Le lecteur attentif pose le roman de Drieu convaincu d’une chose avant tout : que Gilles n’a aucune idée de ce pour quoi il se bat réellement, seulement de ce qu’il déteste. La tragédie n’est pas qu’il a choisi de devenir un fasciste immoral, mais que les jeunes hommes dans sa position n’avaient vraiment pas le choix. La modernité les y a contraints, voudrait nous faire croire Drieu. En fin de compte, le roman révèle involontairement que le fascisme n’est qu’une autre maladie culturelle, dont il prétend être le remède. C’est le pur ça, un cri réifié en symboles et en mythes apocalyptiques fantaisistes. Ce que Gilles nous aide à comprendre, c’est comment quelqu’un pourrait se retrouver dans cette position – le rôle des passions intérieures, des résistances, des auto-illusions et des mensonges, les petits pas psychologiques qui conduisent un jeune homme ordinaire à se remplir de haine et faire couler le sang.

Toute personne ayant passé du temps à suivre les jeunes trolls d’extrême droite sur les réseaux sociaux aujourd’hui reconnaîtra le profil.
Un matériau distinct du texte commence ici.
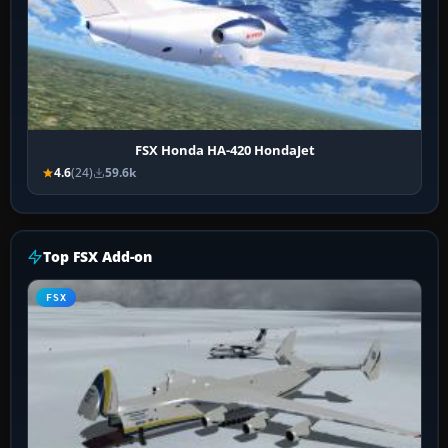
FSX Honda HA-420 HondaJet
4.6
(24)
59.6k
Top FSX Add-on
FSX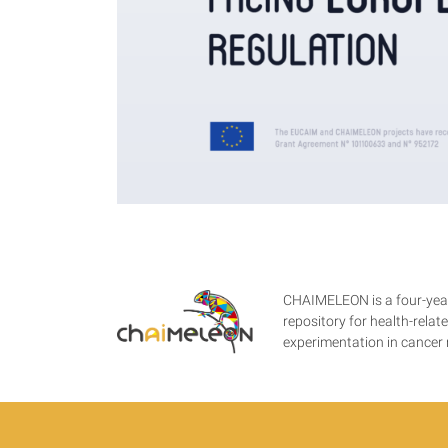
CHAIMELEON is a four-year
repository for health-rela
experimentation in cance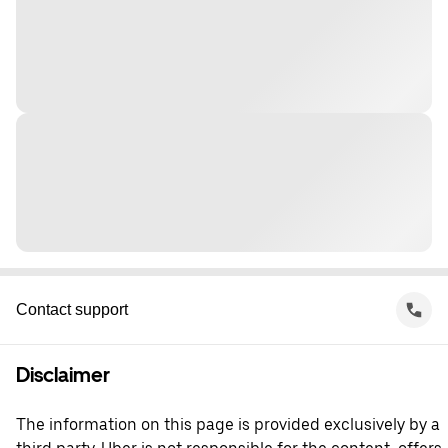
Contact support
Disclaimer
The information on this page is provided exclusively by a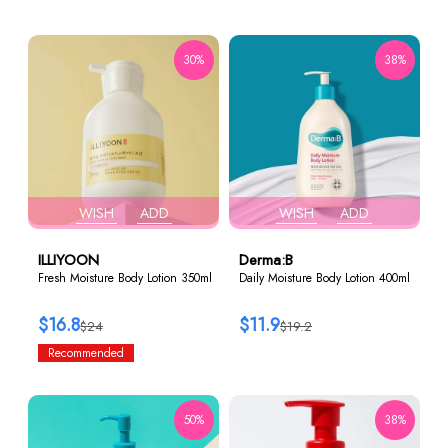
30%
38%
WISH
ADD
WISH
ADD
ILLIYOON
Derma:B
Fresh Moisture Body Lotion 350ml
Daily Moisture Body Lotion 400ml
$16.8
$11.9
$24
$19.2
Recommended
50%
38%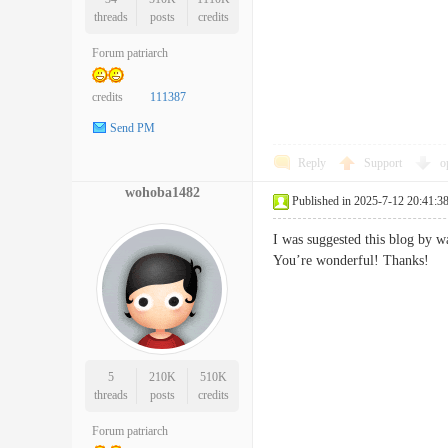
threads
posts
credits
Forum patriarch
credits
111387
Send PM
Reply
Support
o
wohoba1482
Published in 2025-7-12 20:41:3
I was suggested this blog by w
You’re wonderful! Thank
5
210K
510K
threads
posts
credits
Forum patriarch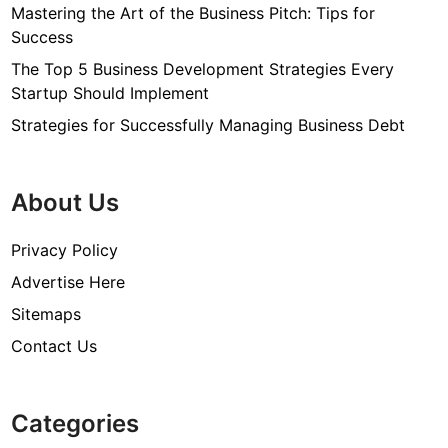
Mastering the Art of the Business Pitch: Tips for
Success
The Top 5 Business Development Strategies Every
Startup Should Implement
Strategies for Successfully Managing Business Debt
About Us
Privacy Policy
Advertise Here
Sitemaps
Contact Us
Categories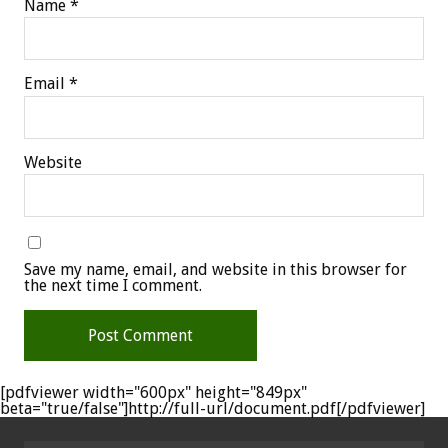
Name
*
Email
*
Website
Save my name, email, and website in this browser for
the next time I comment.
[pdfviewer width="600px" height="849px"
beta="true/false"]http://full-url/document.pdf[/pdfviewer]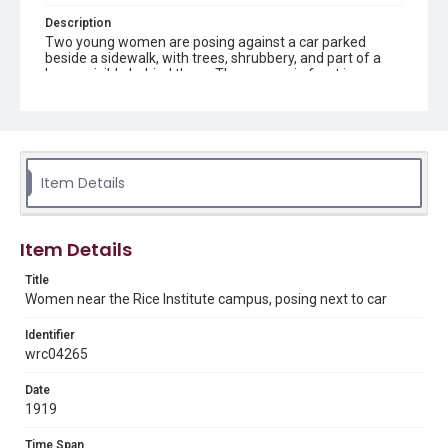
Description
Two young women are posing against a car parked
beside a sidewalk, with trees, shrubbery, and part of a
house visible behind them. The woman in front is
wearing a long black dress, the woman behind her is
wearing a hat and a white blouse and is resting her chin
on her companion's shoulder. Original resource is a black
and white photograph.
Location
Item Details
Texas--Houston
Source
Item Details
Danemiller family scrapbook photographs online
Title
Rights
Women near the Rice Institute campus, posing next to car
This material is in the public domain and may be freely used.
Identifier
Format
wrc04265
Image
Date
Format Genre
1919
photographs
Time Span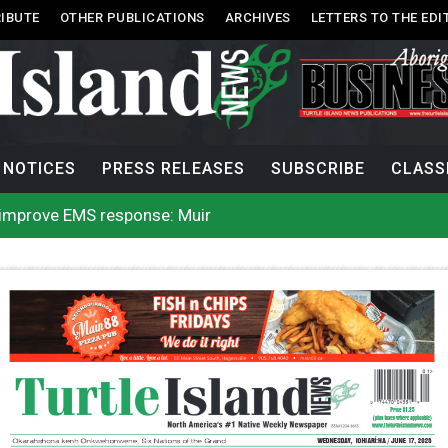
IBUTE
OTHER PUBLICATIONS
ARCHIVES
LETTERS TO THE EDI
NOTICES
PRESS RELEASES
SUBSCRIBE
CLASS
l improve EMS response: Muir
rio, N.W.T. fire conditions roughly twice as likely: report
Tlu-piich Games get underway with canoe races
 comes out of 2026 AGM with new name, water agreement wi
g Public’s Help In Locating Missing Man
g Witnesses After Injured Man Dies
lion contraband cigarettes in four weeks, officials say
nts in B.C. Interior, structures lost on 120 more properties
 enhances protections for intimate partner violence victims
 to net bowhead whale
l improve EMS response: Muir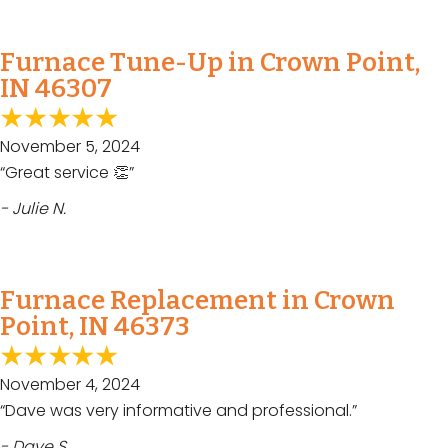
Furnace Tune-Up in Crown Point,
IN 46307
November 5, 2024
“Great service 👏”
- Julie N.
Furnace Replacement in Crown
Point, IN 46373
November 4, 2024
“Dave was very informative and professional.”
- Dave S.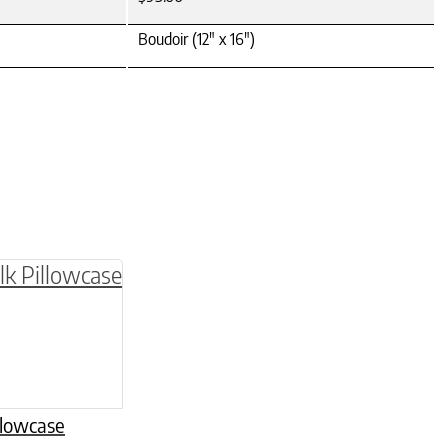
Boudoir (12" x 16")
be chosen on the product page
multiple variants. The options may be chosen o
llowcase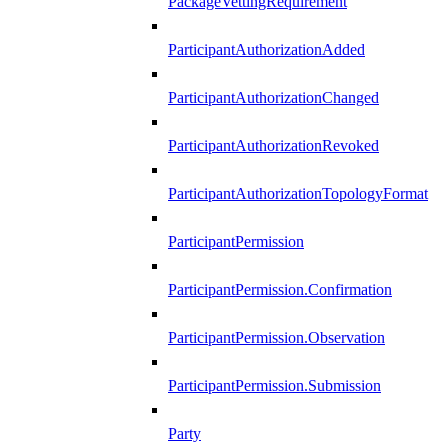
PackageVettingRequirement
ParticipantAuthorizationAdded
ParticipantAuthorizationChanged
ParticipantAuthorizationRevoked
ParticipantAuthorizationTopologyFormat
ParticipantPermission
ParticipantPermission.Confirmation
ParticipantPermission.Observation
ParticipantPermission.Submission
Party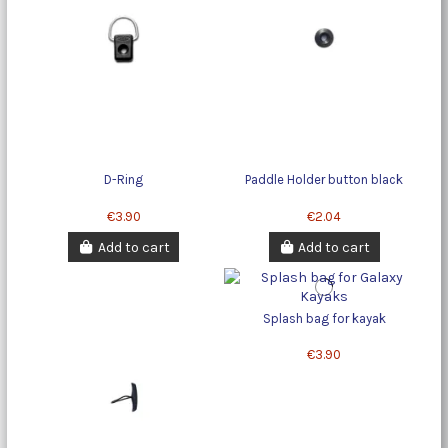
D-Ring
Paddle Holder button black
€3.90
€2.04
Add to cart
Add to cart
Splash bag for kayak
€3.90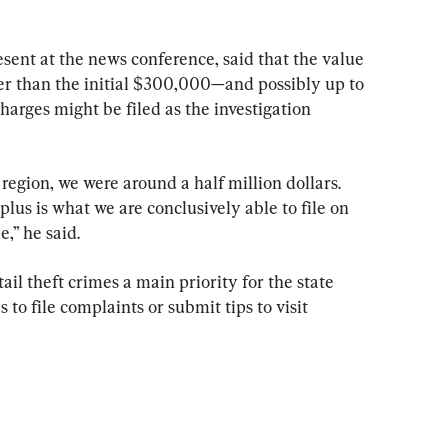
sent at the news conference, said that the value 
her than the initial $300,000—and possibly up to 
rges might be filed as the investigation 
region, we were around a half million dollars. 
us is what we are conclusively able to file on 
e,” he said.
il theft crimes a main priority for the state 
o file complaints or submit tips to visit 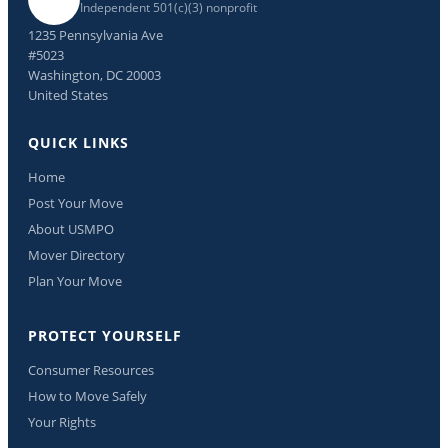
Independent 501(c)(3) nonprofit
1235 Pennsylvania Ave
#5023
Washington, DC 20003
United States
QUICK LINKS
Home
Post Your Move
About USMPO
Mover Directory
Plan Your Move
PROTECT YOURSELF
Consumer Resources
How to Move Safely
Your Rights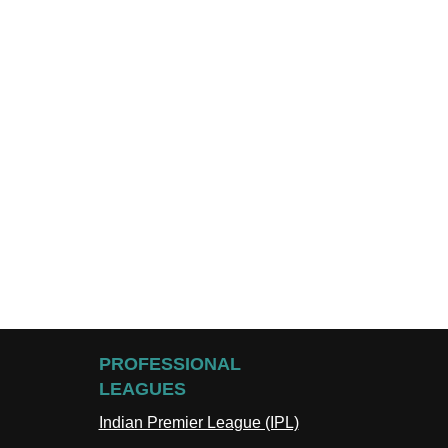
PROFESSIONAL
LEAGUES
Indian Premier League (IPL)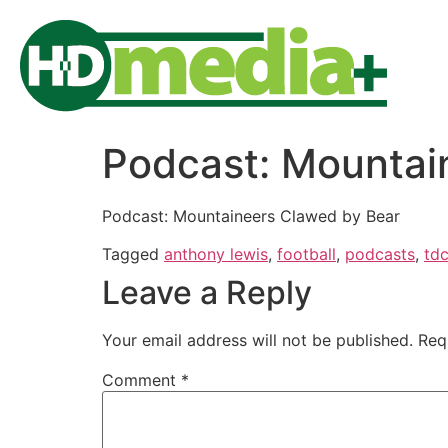
Podcast: Mountai
Podcast: Mountaineers Clawed by Bear
Tagged
anthony lewis
,
football
,
podcasts
,
td
Leave a Reply
Your email address will not be published.
Req
Comment
*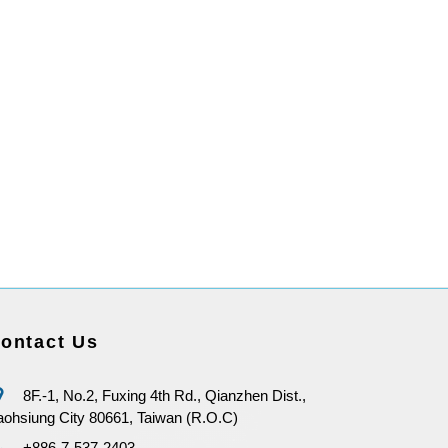
ontact Us
8F.-1, No.2, Fuxing 4th Rd., Qianzhen Dist.,
ohsiung City 80661, Taiwan (R.O.C)
+886-7-537-2403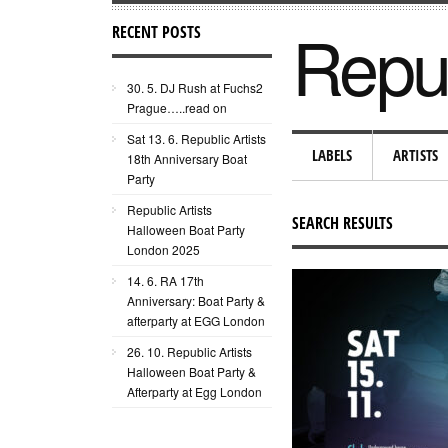
Repub
RECENT POSTS
30. 5. DJ Rush at Fuchs2
Prague…..read on
Sat 13. 6. Republic Artists
LABELS
ARTISTS
18th Anniversary Boat
Party
Republic Artists
SEARCH RESULTS
Halloween Boat Party
London 2025
14. 6. RA 17th
Anniversary: Boat Party &
afterparty at EGG London
26. 10. Republic Artists
Halloween Boat Party &
Afterparty at Egg London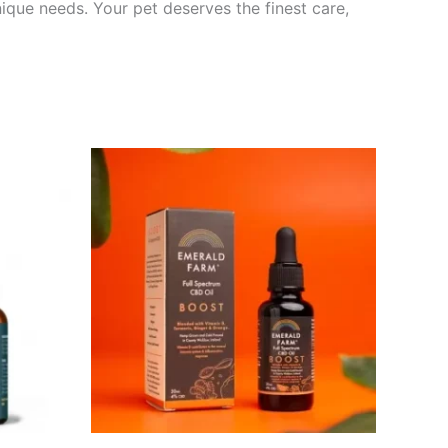
unique needs. Your pet deserves the finest care,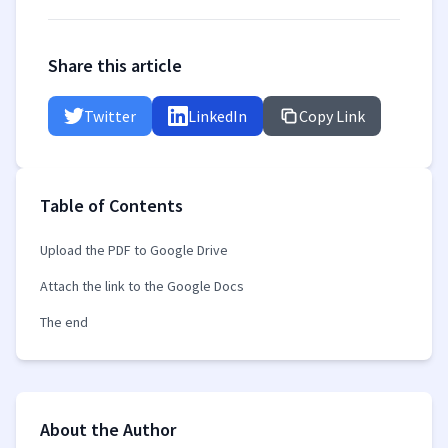
Share this article
Twitter
LinkedIn
Copy Link
Table of Contents
Upload the PDF to Google Drive
Attach the link to the Google Docs
The end
About the Author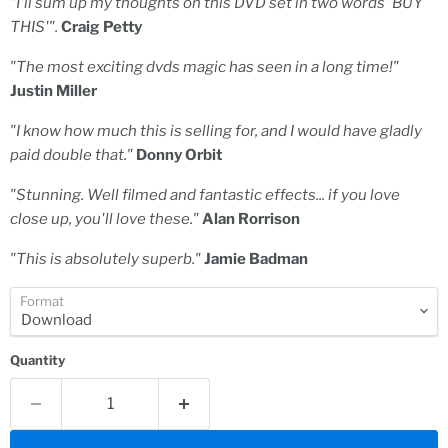
"I'll sum up my thoughts on this DVD set in two words 'BUY
THIS'".
Craig Petty
"The most exciting dvds magic has seen in a long time!"
Justin Miller
"I know how much this is selling for, and I would have gladly
paid double that."
Donny Orbit
"Stunning. Well filmed and fantastic effects... if you love
close up, you'll love these."
Alan Rorrison
"This is absolutely superb."
Jamie Badman
Format
Quantity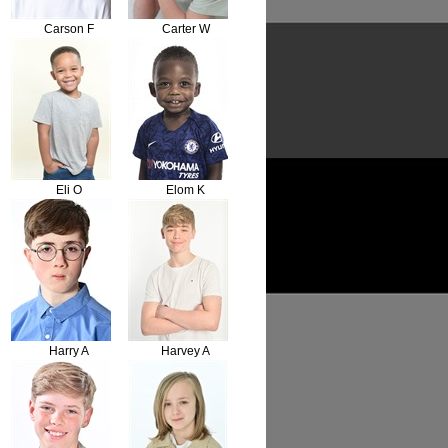
Carson F
Carter W
Eli O
Elom K
Harry A
Harvey A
Leur confiance en leur virilité est faible et donc ils s’en prennent aux femmes, aux libéraux rêveurs indécis et aux physiquement vulnérables dans des démonstrations pathétiques de bravade adolescente, le tout depuis la sécurité des sous-sols de leurs mères. Ils achètent les compléments que les influenceurs leur disent de prendre, ils suivent des rigolos qui les convainquent de manger du foie cru, ils lisent de longs discours du Bronze Age Pervert qui les convainquent qu’ils sont les vestiges d’une race mourante. Ils ne sont pas les visages acnéiques qu’ils voient dans le miroir, ils sont presque des dieux. Et ils apportent le salut à la fin des temps.